Data shown:
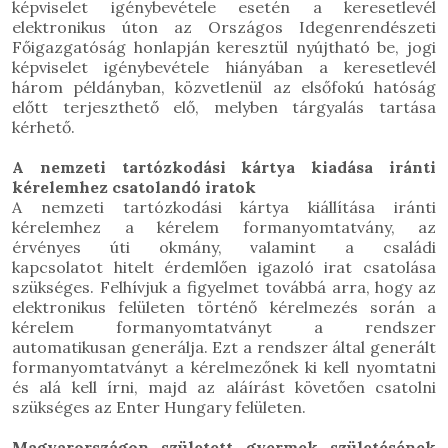
képviselet igénybevétele esetén a keresetlevél
elektronikus úton az Országos Idegenrendészeti
Főigazgatóság honlapján keresztül nyújtható be, jogi
képviselet igénybevétele hiányában a keresetlevél
három példányban, közvetlenül az elsőfokú hatóság
előtt terjeszthető elő, melyben tárgyalás tartása
kérhető.
A nemzeti tartózkodási kártya kiadása iránti
kérelemhez csatolandó iratok
A nemzeti tartózkodási kártya kiállítása iránti
kérelemhez a kérelem
formanyomtatvány,
az
érvényes
úti okmány
, valamint a
családi
kapcsolatot
hitelt érdemlően
igazoló irat
csatolása
szükséges. Felhívjuk a figyelmet továbbá arra, hogy az
elektronikus felületen történő kérelmezés során a
kérelem formanyomtatványt a rendszer
automatikusan generálja. Ezt a rendszer által generált
formanyomtatványt a kérelmezőnek ki kell nyomtatni
és alá kell írni, majd az aláírást követően csatolni
szükséges az Enter Hungary felületen.
Magyarországon született gyermek születésének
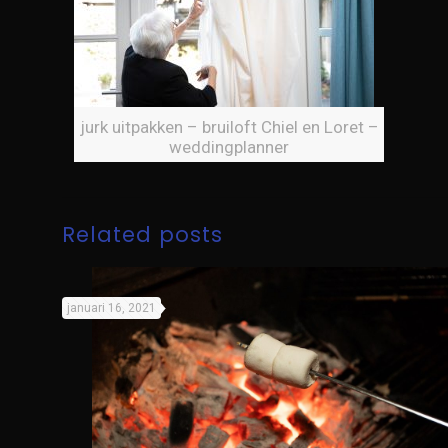
jurk uitpakken – bruiloft Chiel en Loret –
weddingplanner
Related posts
januari 16, 2021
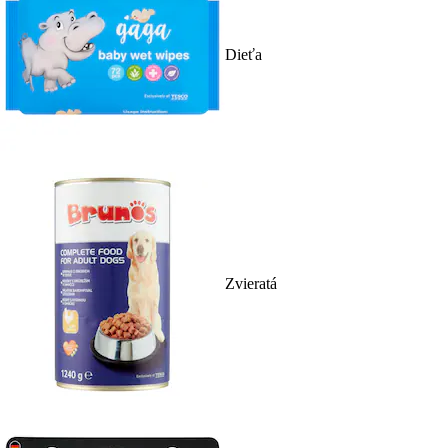
Dieťa
Zvieratá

Exercise brief: Copy exactly the lines that run from the one containing "három példányban, közvetlenül" to the last line of the records, both included, and leave out every picture.

Completed exercise:
három példányban, közvetlenül az elsőfokú hatóság
előtt terjeszthető elő, melyben tárgyalás tartása
kérhető.
A nemzeti tartózkodási kártya kiadása iránti
kérelemhez csatolandó iratok
A nemzeti tartózkodási kártya kiállítása iránti
kérelemhez a kérelem
formanyomtatvány,
az
érvényes
úti okmány
, valamint a
családi
kapcsolatot
hitelt érdemlően
igazoló irat
csatolása
szükséges. Felhívjuk a figyelmet továbbá arra, hogy az
elektronikus felületen történő kérelmezés során a
kérelem formanyomtatványt a rendszer
automatikusan generálja. Ezt a rendszer által generált
formanyomtatványt a kérelmezőnek ki kell nyomtatni
és alá kell írni, majd az aláírást követően csatolni
szükséges az Enter Hungary felületen.
Magyarországon született gyermek születésének
jurk uitpakken – bruiloft Chiel en Loret –
weddingplanner
Related posts
januari 16, 2021
Dieťa
Zvieratá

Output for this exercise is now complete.